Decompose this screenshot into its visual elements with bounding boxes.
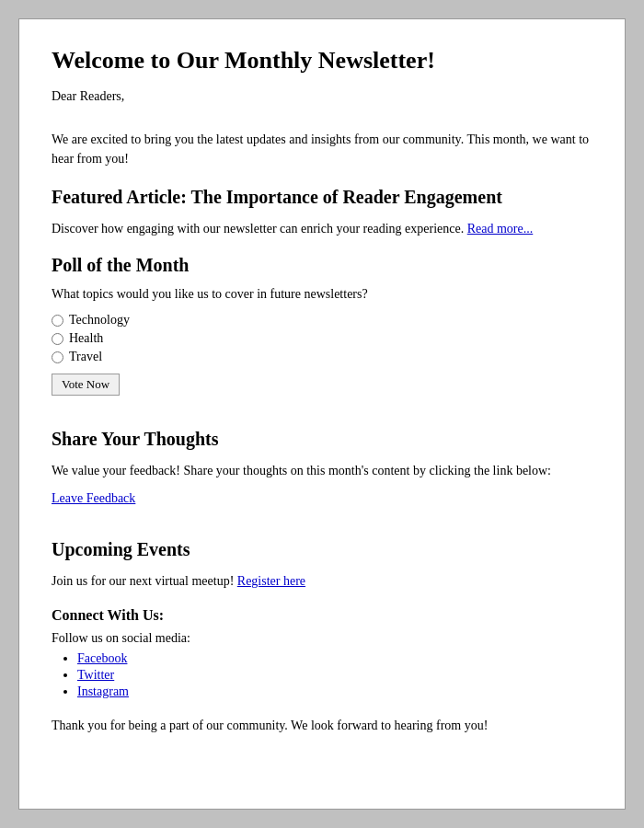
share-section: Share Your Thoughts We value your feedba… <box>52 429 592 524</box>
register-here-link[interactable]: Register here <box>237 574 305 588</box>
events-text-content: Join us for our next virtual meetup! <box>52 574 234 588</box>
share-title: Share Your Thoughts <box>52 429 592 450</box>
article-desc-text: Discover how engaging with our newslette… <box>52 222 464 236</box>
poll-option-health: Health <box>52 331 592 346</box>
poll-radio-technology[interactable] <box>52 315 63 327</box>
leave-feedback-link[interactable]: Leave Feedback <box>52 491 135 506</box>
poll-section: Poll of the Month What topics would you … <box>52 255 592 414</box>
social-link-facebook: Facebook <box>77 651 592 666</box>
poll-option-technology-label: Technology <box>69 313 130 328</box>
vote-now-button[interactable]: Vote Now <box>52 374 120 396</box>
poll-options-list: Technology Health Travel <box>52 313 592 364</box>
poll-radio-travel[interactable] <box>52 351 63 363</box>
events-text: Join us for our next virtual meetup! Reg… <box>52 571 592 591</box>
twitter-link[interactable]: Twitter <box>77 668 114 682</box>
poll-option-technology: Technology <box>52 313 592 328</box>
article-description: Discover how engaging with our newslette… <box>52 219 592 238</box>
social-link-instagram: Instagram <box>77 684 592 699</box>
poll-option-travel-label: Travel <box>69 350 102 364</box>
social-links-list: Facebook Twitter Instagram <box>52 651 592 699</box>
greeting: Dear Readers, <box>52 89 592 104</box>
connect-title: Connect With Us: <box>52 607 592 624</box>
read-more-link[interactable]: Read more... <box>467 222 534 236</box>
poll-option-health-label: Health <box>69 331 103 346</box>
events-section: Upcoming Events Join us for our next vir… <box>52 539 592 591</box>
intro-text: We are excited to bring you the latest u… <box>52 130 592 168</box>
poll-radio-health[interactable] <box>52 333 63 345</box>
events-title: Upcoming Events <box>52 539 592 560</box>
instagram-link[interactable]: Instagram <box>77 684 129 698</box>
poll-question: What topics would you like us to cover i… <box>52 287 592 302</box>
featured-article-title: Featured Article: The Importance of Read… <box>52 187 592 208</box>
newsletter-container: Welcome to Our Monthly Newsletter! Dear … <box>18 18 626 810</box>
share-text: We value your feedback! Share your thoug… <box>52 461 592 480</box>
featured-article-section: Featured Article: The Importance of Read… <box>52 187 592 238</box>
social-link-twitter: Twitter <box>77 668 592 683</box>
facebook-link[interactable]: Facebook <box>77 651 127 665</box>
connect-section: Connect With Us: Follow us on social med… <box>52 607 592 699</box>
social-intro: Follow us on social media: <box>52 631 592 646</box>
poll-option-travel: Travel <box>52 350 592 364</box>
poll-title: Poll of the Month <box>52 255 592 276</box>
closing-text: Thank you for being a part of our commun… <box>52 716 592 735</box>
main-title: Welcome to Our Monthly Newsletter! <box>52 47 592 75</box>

○ ○ ○ ○ ○

Among the entries above, determine how many lines contain "meetup", then output only that number.

2